Blood: Diet tricks and tips

The girl was out. Around her, a group of the milkers were standing, trying to bring her back around.

"Can you hear me?" Sam said. "Can you tell me your name?"

The girl blinked slowly, but said nothing. Her head lolled to the side. She was pale.

Meanwhile, Annie had inflated the cuff around my bicep and was pushing the needle into my arm, at a new location, half an inch down from the purple scar in my elbow. It could be the old well is running dry or else becoming too difficult to drill.

After she was finished and was busy taping the line to my forearm, I looked up at her and nodded back to the little bit of drama taking place across the way.

"I've noticed people sometimes drift off," I said. "They come in here and go to sleep. That girl," I nodded in the direction of the unconscious woman, "is out. Is that normal?"

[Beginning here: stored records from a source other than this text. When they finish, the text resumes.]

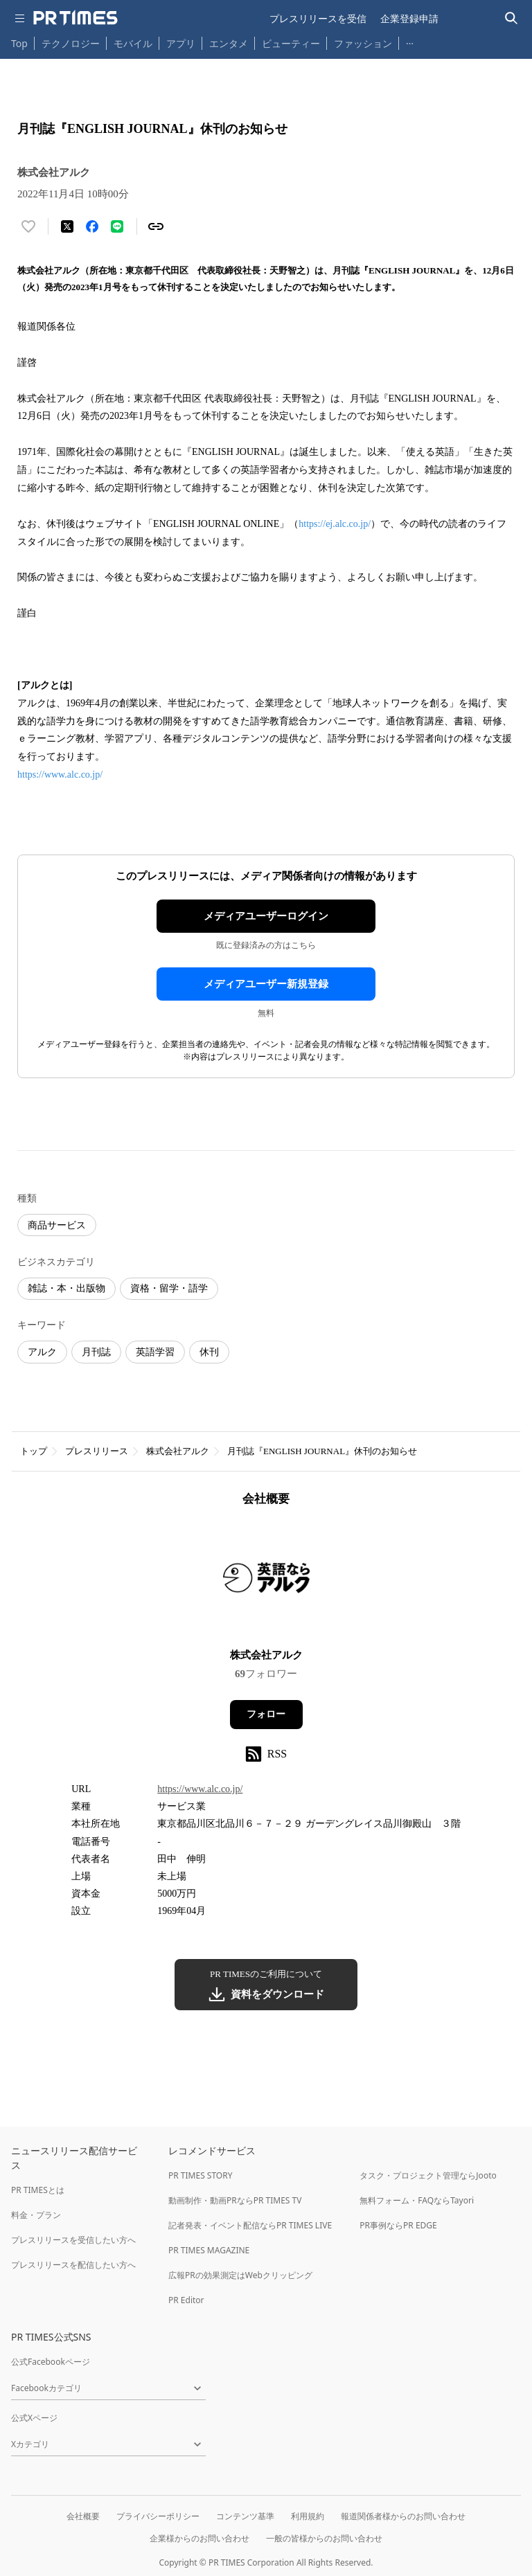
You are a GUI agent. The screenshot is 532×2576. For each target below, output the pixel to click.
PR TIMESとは (37, 2190)
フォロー (266, 1714)
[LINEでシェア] (117, 226)
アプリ (180, 43)
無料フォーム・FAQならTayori (417, 2200)
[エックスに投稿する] (67, 226)
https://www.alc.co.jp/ (61, 774)
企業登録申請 (409, 18)
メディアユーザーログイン (266, 916)
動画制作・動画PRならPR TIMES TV (234, 2200)
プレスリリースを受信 (317, 18)
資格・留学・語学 (169, 1288)
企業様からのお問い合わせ (199, 2538)
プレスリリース (96, 1451)
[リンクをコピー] (156, 226)
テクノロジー (71, 43)
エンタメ (228, 43)
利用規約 (307, 2516)
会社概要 (83, 2516)
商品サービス (57, 1225)
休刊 (209, 1352)
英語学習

Meaning, is that going to happen to me eventually?

She frowned.

"You have to eat before you come in," she said. "If you don't eat, we take too many of your red blood cells. You can pass out. It's awful." Annie shivered. "Your skin turns pale and your lips get practically transparent. You get cold and sometimes when you bring them back up they start vomiting." She shook her head. "I can't take that. I saw them bring a man around one time and he threw up on the back of somebody's head. I just about lost it. I can't take that."

Annie looked at me, concerned.

"How do you feel?"

"Great," I said or as great as anybody feels when they're tethered to a machine sucking out their blood. "I had my usual oatmeal this morning --a couple packets of sugar free sweetener and some cinnamon."

She nodded. That was all fine and good.

"What about dairy?" I asked. "I heard that if you drink milk before you come in it slows down the process."

Annie laughed. She hadn't heard that.

"Just make sure you eat good before you come in." She handed me a roll of bandages. "Here, you want to squeeze that?"

I shrugged. Sure. Why not?

Actually, it helped. I finished in record time --in 42 minutes. My usual pace is 51 minutes, but they left me on the vine for a while. Other people were getting hooked up and pulled off --and the passed out girl was still only about halfway conscious.

Finally, one of the other milkers, Greta, pulled me loose. She was pissed.

"How long you been waiting?"

"A couple of minutes." Not too long. I wasn't concerned.

"A couple of minutes too long. Disconnects are first," she said. "We do those before we put anybody else on."

She had me loose in a second, then reminded me to eat a good meal after I got home. She held the bottle of plasma up and added, "But lay off the red meat."

"You can tell what I've been eating by how that stuff looks?"

She smiled. Yes, she could, actually.

"There's a little bit of red in this," she explained. "That's extra protein. You could cut back."